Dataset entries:
»»

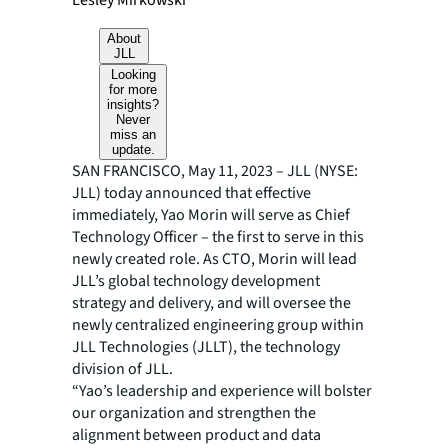
Lesley Mirkowski
About
JLL
Looking
for more
insights?
Never
miss an
update.
SAN FRANCISCO, May 11, 2023 – JLL (NYSE:
JLL) today announced that effective
immediately, Yao Morin will serve as Chief
Technology Officer – the first to serve in this
newly created role. As CTO, Morin will lead
JLL’s global technology development
strategy and delivery, and will oversee the
newly centralized engineering group within
JLL Technologies (JLLT), the technology
division of JLL.
“Yao’s leadership and experience will bolster
our organization and strengthen the
alignment between product and data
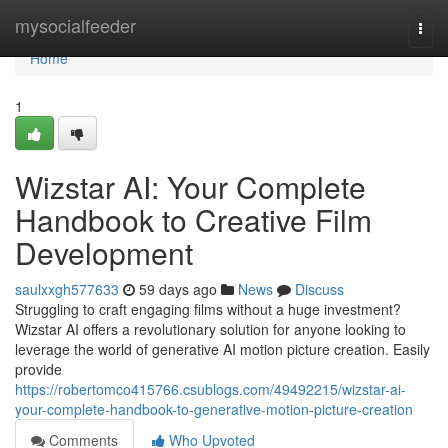
Home
mysocialfeeder
Togg
navi
Home
1
Wizstar AI: Your Complete
Handbook to Creative Film
Development
saulxxgh577633
59 days ago
News
Discuss
Struggling to craft engaging films without a huge investment?
Wizstar AI offers a revolutionary solution for anyone looking to
leverage the world of generative AI motion picture creation. Easily
provide
https://robertomco415766.csublogs.com/49492215/wizstar-ai-
your-complete-handbook-to-generative-motion-picture-creation
Comments
Who Upvoted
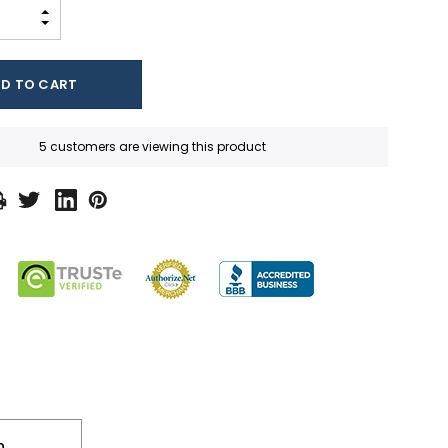
INCREASE QUANTITY:
DECREASE QUANTITY:
5 customers are viewing this product
n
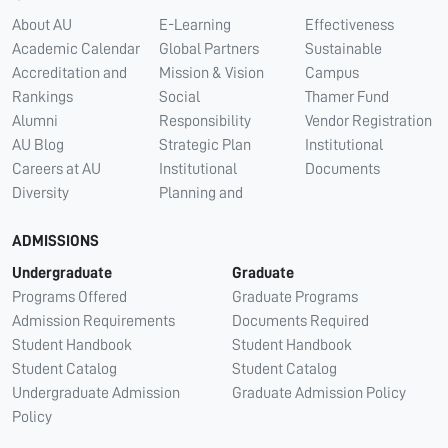
About AU
E-Learning
Effectiveness
Academic Calendar
Global Partners
Sustainable
Accreditation and
Mission & Vision
Campus
Rankings
Social
Thamer Fund
Alumni
Responsibility
Vendor Registration
AU Blog
Strategic Plan
Institutional
Careers at AU
Institutional
Documents
Diversity
Planning and
ADMISSIONS
Undergraduate
Graduate
Programs Offered
Graduate Programs
Admission Requirements
Documents Required
Student Handbook
Student Handbook
Student Catalog
Student Catalog
Undergraduate Admission
Graduate Admission Policy
Policy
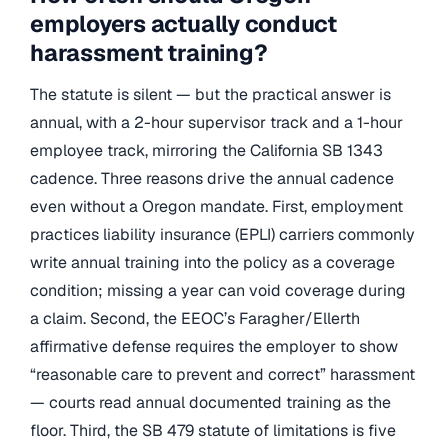
employers actually conduct
harassment training?
The statute is silent — but the practical answer is
annual, with a 2-hour supervisor track and a 1-hour
employee track, mirroring the California SB 1343
cadence. Three reasons drive the annual cadence
even without a Oregon mandate. First, employment
practices liability insurance (EPLI) carriers commonly
write annual training into the policy as a coverage
condition; missing a year can void coverage during
a claim. Second, the EEOC’s Faragher/Ellerth
affirmative defense requires the employer to show
“reasonable care to prevent and correct” harassment
— courts read annual documented training as the
floor. Third, the SB 479 statute of limitations is five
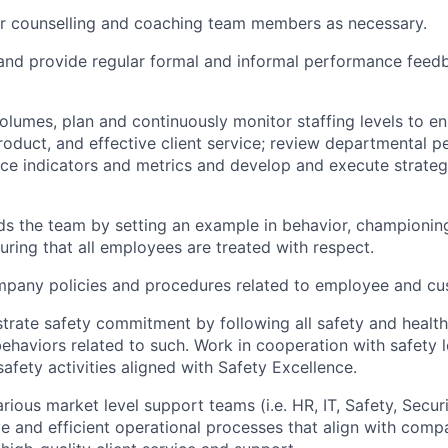
or counselling and coaching team members as necessary.
 and provide regular formal and informal performance feed
lumes, plan and continuously monitor staffing levels to ens
roduct, and effective client service; review departmental 
e indicators and metrics and develop and execute strateg
ads the team by setting an example in behavior, championi
uring that all employees are treated with respect.
ompany policies and procedures related to employee and c
trate safety commitment by following all safety and healt
ehaviors related to such. Work in cooperation with safety l
safety activities aligned with Safety Excellence.
rious market level support teams (i.e. HR, IT, Safety, Securi
ve and efficient operational processes that align with com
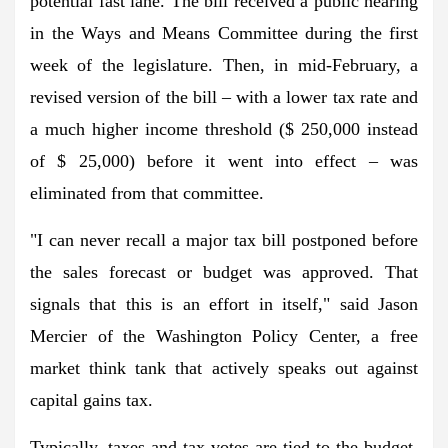
potential fast lane. The bill received a public hearing
in the Ways and Means Committee during the first
week of the legislature. Then, in mid-February, a
revised version of the bill – with a lower tax rate and
a much higher income threshold ($ 250,000 instead
of $ 25,000) before it went into effect – was
eliminated from that committee.
"I can never recall a major tax bill postponed before
the sales forecast or budget was approved. That
signals that this is an effort in itself," said Jason
Mercier of the Washington Policy Center, a free
market think tank that actively speaks out against
capital gains tax.
Typically, taxes and tax votes are tied to the budget,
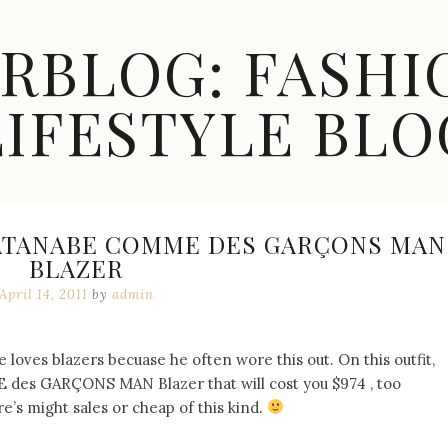
ARBLOG: FASHI
LIFESTYLE BLO
ATANABE COMME DES GARÇONS MAN
BLAZER
April 14, 2011
by
admin
 loves blazers becuase he often wore this out. On this outfit,
s GARÇONS MAN Blazer that will cost you $974 , too
e’s might sales or cheap of this kind.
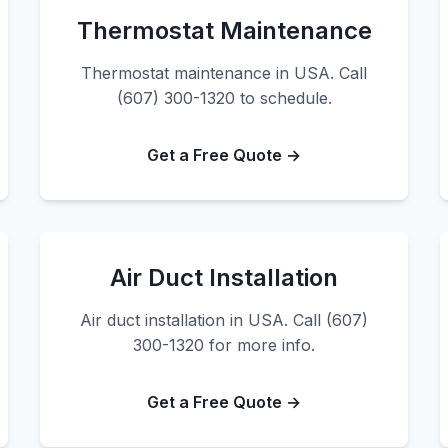
Thermostat Maintenance
Thermostat maintenance in USA. Call
(607) 300-1320 to schedule.
Get a Free Quote →
Air Duct Installation
Air duct installation in USA. Call (607)
300-1320 for more info.
Get a Free Quote →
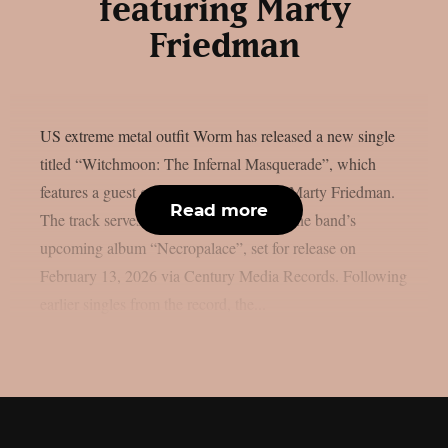
featuring Marty
Friedman
US extreme metal outfit Worm has released a new single
titled “Witchmoon: The Infernal Masquerade”, which
features a guest guitar appearance from Marty Friedman.
Read more
The track serves as the closing piece on the band’s
upcoming album “Necropalace”, set for release on
February 13, 2026 via Century Media Records. Following
earlier singles from the record, the...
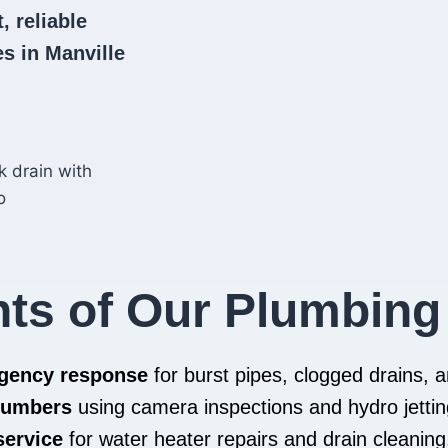
, reliable
s in Manville
hts of Our Plumbing
rgency response
for burst pipes, clogged drains,
plumbers
using camera inspections and hydro jettin
service
for water heater repairs and drain cleaning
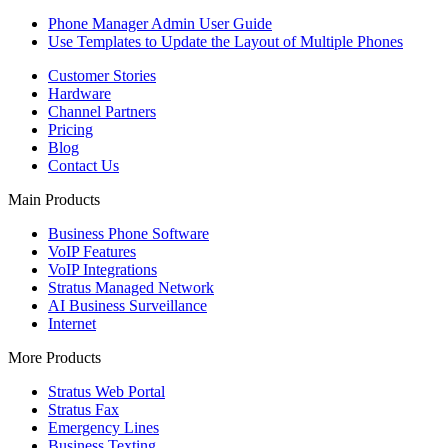
Phone Manager Admin User Guide
Use Templates to Update the Layout of Multiple Phones
Customer Stories
Hardware
Channel Partners
Pricing
Blog
Contact Us
Main Products
Business Phone Software
VoIP Features
VoIP Integrations
Stratus Managed Network
AI Business Surveillance
Internet
More Products
Stratus Web Portal
Stratus Fax
Emergency Lines
Business Texting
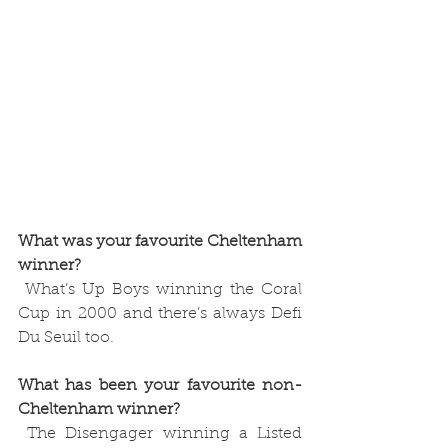
What was your favourite Cheltenham 
winner?
 What’s Up Boys winning the Coral 
Cup in 2000 and there’s always Defi 
Du Seuil too.
What has been your favourite non-
Cheltenham winner?
 The Disengager winning a Listed 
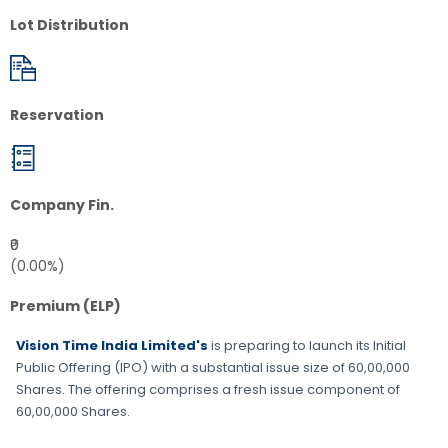
Lot Distribution
Reservation
Company Fin.
₹0
(0.00%)
Premium (ELP)
Vision Time India Limited's
is preparing to launch its Initial
Public Offering (IPO) with a substantial issue size of
60,00,000
Shares
. The offering comprises a fresh issue component of
60,00,000 Shares
.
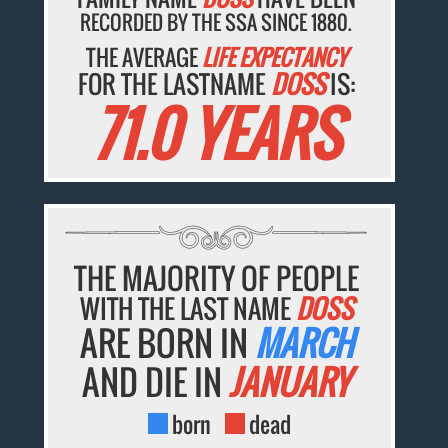
RECORDED BY THE SSA SINCE 1880.
THE AVERAGE
LIFE EXPECTANCY
FOR THE LASTNAME
DOSS
IS:
71.0 YEARS
THE MAJORITY OF PEOPLE
WITH THE LAST NAME
DOSS
ARE BORN IN
MARCH
AND DIE IN
JANUARY
born
dead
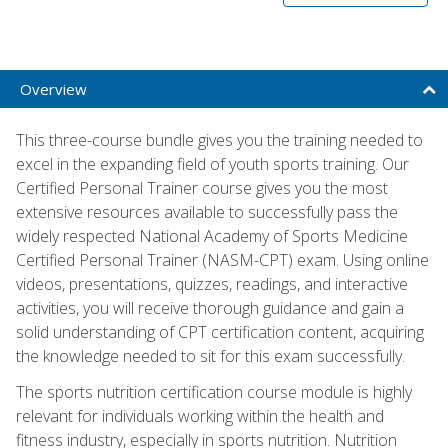
Overview
This three-course bundle gives you the training needed to
excel in the expanding field of youth sports training. Our
Certified Personal Trainer course gives you the most
extensive resources available to successfully pass the
widely respected National Academy of Sports Medicine
Certified Personal Trainer (NASM-CPT) exam. Using online
videos, presentations, quizzes, readings, and interactive
activities, you will receive thorough guidance and gain a
solid understanding of CPT certification content, acquiring
the knowledge needed to sit for this exam successfully.
The sports nutrition certification course module is highly
relevant for individuals working within the health and
fitness industry, especially in sports nutrition. Nutrition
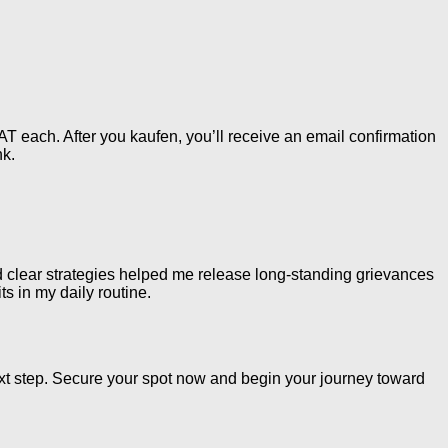
 each. After you kaufen, you’ll receive an email confirmation
nk.
nd clear strategies helped me release long-standing grievances
ts in my daily routine.
xt step. Secure your spot now and begin your journey toward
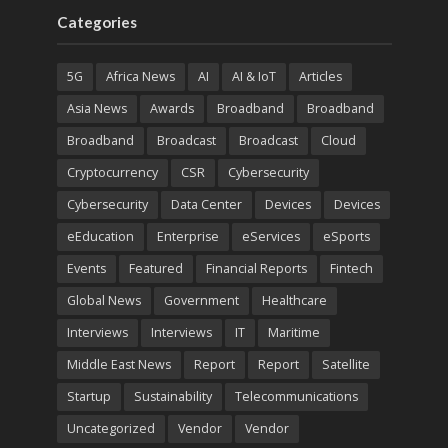
Categories
5G
Africa News
AI
AI & IoT
Articles
Asia News
Awards
Broadband
Broadband
Broadband
Broadcast
Broadcast
Cloud
Cryptocurrency
CSR
Cybersecurity
Cybersecurity
Data Center
Devices
Devices
eEducation
Enterprise
eServices
eSports
Events
Featured
Financial Reports
Fintech
Global News
Government
Healthcare
Interviews
Interviews
IT
Maritime
Middle East News
Report
Report
Satellite
Startup
Sustainability
Telecommunications
Uncategorized
Vendor
Vendor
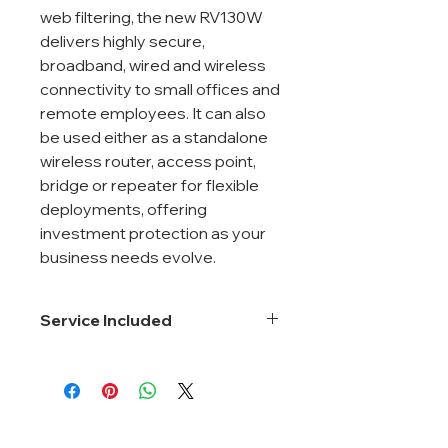
web filtering, the new RV130W
delivers highly secure,
broadband, wired and wireless
connectivity to small offices and
remote employees. It can also
be used either as a standalone
wireless router, access point,
bridge or repeater for flexible
deployments, offering
investment protection as your
business needs evolve.
Service Included
Smartnet 8*5*Next Business Day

««

**Your objective**.
Each line with the word "outfit" in the records above belongs in the result; copy all of them.

**Answer to this exercise**.
 loves blazers becuase he often wore this out. On this outfit,
US extreme metal outfit Worm has released a new single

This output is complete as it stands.